Activity =>
Transcribe the full listing exactly, and drop every picture.

Records for this exercise =>
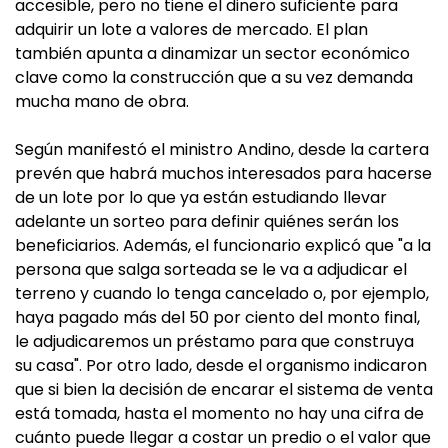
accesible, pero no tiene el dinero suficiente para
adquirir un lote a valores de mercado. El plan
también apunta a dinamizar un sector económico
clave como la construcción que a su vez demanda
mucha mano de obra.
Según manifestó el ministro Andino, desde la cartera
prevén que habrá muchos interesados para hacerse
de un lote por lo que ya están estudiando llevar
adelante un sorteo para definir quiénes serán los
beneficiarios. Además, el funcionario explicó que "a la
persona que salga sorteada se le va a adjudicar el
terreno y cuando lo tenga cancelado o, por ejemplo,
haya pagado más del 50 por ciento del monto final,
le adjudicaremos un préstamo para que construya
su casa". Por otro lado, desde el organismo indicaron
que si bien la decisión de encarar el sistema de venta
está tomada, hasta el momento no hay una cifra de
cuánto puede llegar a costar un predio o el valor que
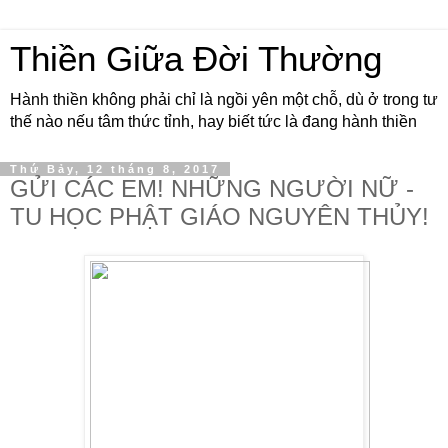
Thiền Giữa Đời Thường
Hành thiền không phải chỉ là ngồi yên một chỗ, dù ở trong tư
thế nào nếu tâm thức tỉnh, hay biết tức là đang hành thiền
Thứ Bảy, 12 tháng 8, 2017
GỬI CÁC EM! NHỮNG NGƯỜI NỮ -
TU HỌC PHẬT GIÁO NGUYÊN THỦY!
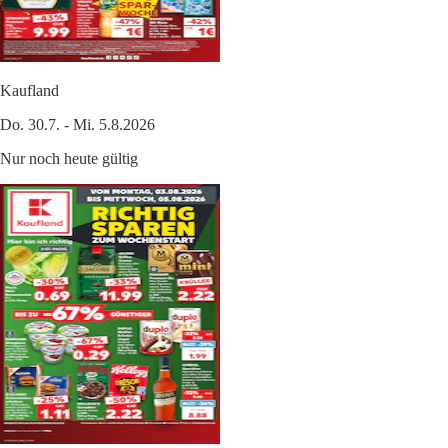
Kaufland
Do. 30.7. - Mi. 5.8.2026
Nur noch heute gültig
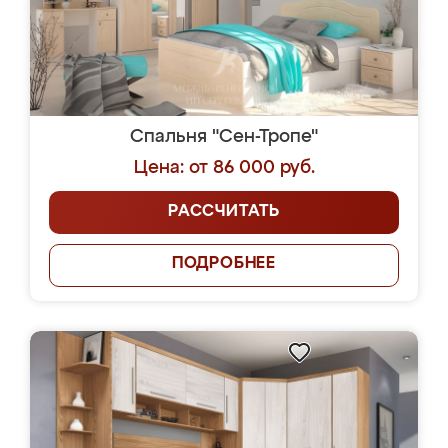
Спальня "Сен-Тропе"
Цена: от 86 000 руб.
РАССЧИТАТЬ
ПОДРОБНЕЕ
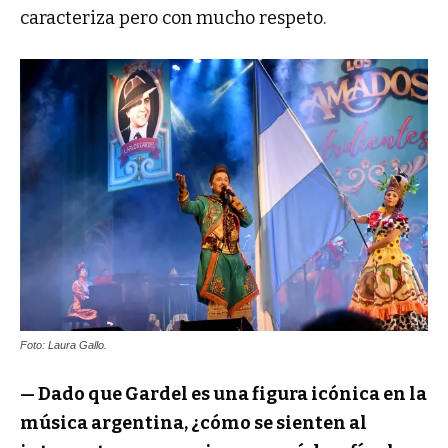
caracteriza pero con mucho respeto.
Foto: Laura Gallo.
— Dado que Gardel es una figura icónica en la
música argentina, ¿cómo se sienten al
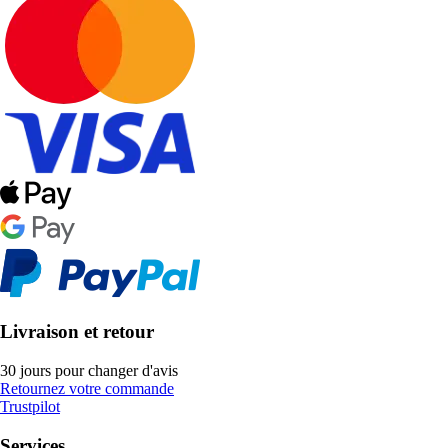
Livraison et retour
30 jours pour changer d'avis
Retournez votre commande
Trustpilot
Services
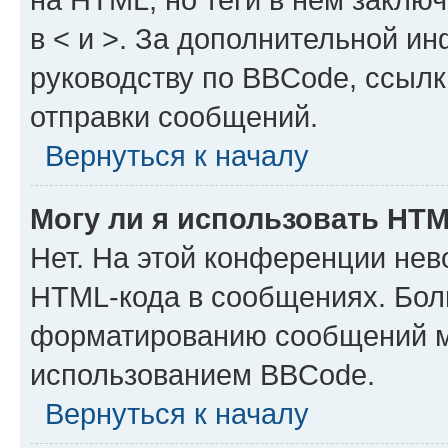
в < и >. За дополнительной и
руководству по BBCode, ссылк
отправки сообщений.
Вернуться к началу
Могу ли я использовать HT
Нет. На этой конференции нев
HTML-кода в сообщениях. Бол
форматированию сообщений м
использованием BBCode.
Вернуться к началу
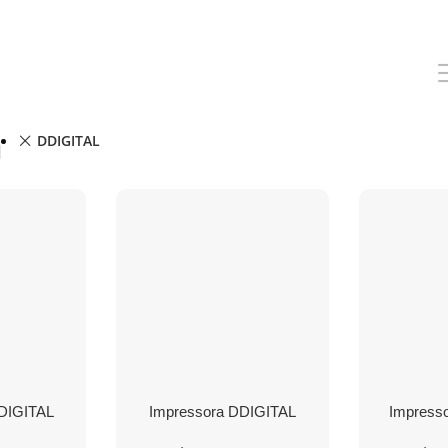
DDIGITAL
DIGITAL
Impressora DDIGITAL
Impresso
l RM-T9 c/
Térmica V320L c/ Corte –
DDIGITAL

Output for this exercise =>
accesible, pero no tiene el dinero suficiente para
adquirir un lote a valores de mercado. El plan
también apunta a dinamizar un sector económico
clave como la construcción que a su vez demanda
mucha mano de obra.
Según manifestó el ministro Andino, desde la cartera
prevén que habrá muchos interesados para hacerse
de un lote por lo que ya están estudiando llevar
adelante un sorteo para definir quiénes serán los
beneficiarios. Además, el funcionario explicó que "a la
persona que salga sorteada se le va a adjudicar el
terreno y cuando lo tenga cancelado o, por ejemplo,
haya pagado más del 50 por ciento del monto final,
le adjudicaremos un préstamo para que construya
su casa". Por otro lado, desde el organismo indicaron
que si bien la decisión de encarar el sistema de venta
está tomada, hasta el momento no hay una cifra de
cuánto puede llegar a costar un predio o el valor que
Thiền Giữa Đời Thường
Hành thiền không phải chỉ là ngồi yên một chỗ, dù ở trong tư
thế nào nếu tâm thức tỉnh, hay biết tức là đang hành thiền
Thứ Bảy, 12 tháng 8, 2017
GỬI CÁC EM! NHỮNG NGƯỜI NỮ -
TU HỌC PHẬT GIÁO NGUYÊN THỦY!
Kaufland
Do. 30.7. - Mi. 5.8.2026
Nur noch heute gültig
Спальня "Сен-Тропе"
Цена: от 86 000 руб.
РАССЧИТАТЬ
ПОДРОБНЕЕ
caracteriza pero con mucho respeto.
Foto: Laura Gallo.
— Dado que Gardel es una figura icónica en la
música argentina, ¿cómo se sienten al
Livraison et retour
30 jours pour changer d'avis
Retournez votre commande
Trustpilot
Services
в < и >. За дополнительной и
руководству по BBCode, ссылк
отправки сообщений.
Вернуться к началу
Могу ли я использовать HT
Нет. На этой конференции нев
HTML-кода в сообщениях. Бол
форматированию сообщений м
использованием BBCode.
Вернуться к началу
DDIGITAL
DIGITAL
Impressora DDIGITAL
Impresso
l RM-T9 c/
Térmica V320L c/ Corte –
DDIGITAL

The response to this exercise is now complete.